Robert Sands told Tribune Business that when it came to assessing Bahamian industry performance it was impossible to “look at just one side of the scale”, pointing out that besides costs, indicators such as average occupancy and total revenues also needed to be factored in.

While the 2010 third and fourth quarters, containing the traditionally slowest months of September and October, were not forecast to be worse than 2009 comparatives, Mr Sands said the industry was still some way from attaining the pre-recession 2008 and 2007 numbers.

He was responding after The Hotel Price Index, published by the hotels.com website, appeared to show there was some firmness coming back into Nassau and Paradise Island room rates during the 2010 second quarter.

For the three months to June 30, 2010, room rates in Nassau were said to have increased by 11 per cent year-over-year, from $168 in the 2009 second quarter to $186.

This increase was matched by Paradise Island, according to the Index, where average daily room rates increased by 11 per cent, going from $363 in the 2009 second quarter to $392 this year. That made Paradise Island the second most expensive resort destination in the Caribbean and Latin American region, bettered by only Hamilton, Bermuda, with a $441 average daily room rate.

Mr Sands said the Hotel Price Index’s figures represented only one quarter, and he did not know the hotels it had employed in its sample to derive the figures. As a result, caution needed to be employed when assessing its figures.

“Our figures tend to be a little more representative of where we are year-to-date,” Mr Sands said of the BHA’s own data. “I would be very cautious in how we promote these results, notwithstanding the gains made to date for August this year. We still have the last two quarters, the most challenging quarters, if this year. We have to tread very carefully.”

Adding that the industry needed to be “cautiously optimistic about this level of growth” achieved for the first eight months of 2010, Mr Sands said the BHA was sticking to its position that this year is one of recovery and minimal improvement, setting the sector back on the path to returning to pre-Lehman Brothers crash numbers achieved in 2008.

Bahamian resorts were “looking for better results in 2011”, and Mr Sands said of projections for the 2010 fourth quarter: “We anticipate it not to be worse than last year, but that is not the yardstick we wish to be measured by.

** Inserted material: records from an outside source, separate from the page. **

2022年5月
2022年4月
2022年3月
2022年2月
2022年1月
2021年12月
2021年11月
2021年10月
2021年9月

We need to get back to 2008. There are still some bumps in the road for our major markets.

“The message that we don’t want to send to the market is that all is well and we’re back to normal. We continue to make small improvements, but do not have the labour levels we have had in the past.

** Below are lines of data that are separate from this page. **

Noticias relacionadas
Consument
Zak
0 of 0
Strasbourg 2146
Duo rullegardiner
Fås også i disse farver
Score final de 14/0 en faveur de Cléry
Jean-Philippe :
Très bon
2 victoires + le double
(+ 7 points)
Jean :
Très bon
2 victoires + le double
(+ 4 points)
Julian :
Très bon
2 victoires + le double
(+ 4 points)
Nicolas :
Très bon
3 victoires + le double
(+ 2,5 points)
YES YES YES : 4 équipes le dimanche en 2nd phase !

“While we’re getting increases in average daily room rates, expenses are increasing commensurately. We can’t look at one side of the scale.”

The Hotel Price Index’s figures also indicate that the recovery in Bahamian room rates is patchy, and not being experienced at all properties.

While room rates at Lucaya in Freeport rose by 6 per cent to $219, compared to $206 in the three months to June 30, 2009, the price index found that Cable Beach room rates actually fell by 6 per cent, from $248 to $233.

Mr Sands, though, said the Cable Beach data was not “representative of information I am aware of”.

He added: “You can’t look at room rates only. You have to look at average occupancy and see what occupancy was achieved, and there have been a trade-off on the average rate to gain occupancy. Then you have total revenues. You have to look at statistics in the whole, rather than isolated indicators.”

Freeport suffered the greatest decline in average daily room rates, according to the Hotel Price Index, a 13 per cent fall from $145 in the 2009 second quarter to $126 this time around.

Mr Sands used this to illustrate his point, agreeing that while Grand Bahama was “challenged”, those room rates had to be set against the occupancy levels achieved by the island’s hotels.

“If occupancy grew, there may have been some downward pressure on rates, so you have to look at revenues,” Mr Sands said. “Of course we’d like higher rates, but if you increase room rates by 50 per cent and occupancy decreases by 50 per cent, we absolutely gain nothing. It has to be looked at in context.”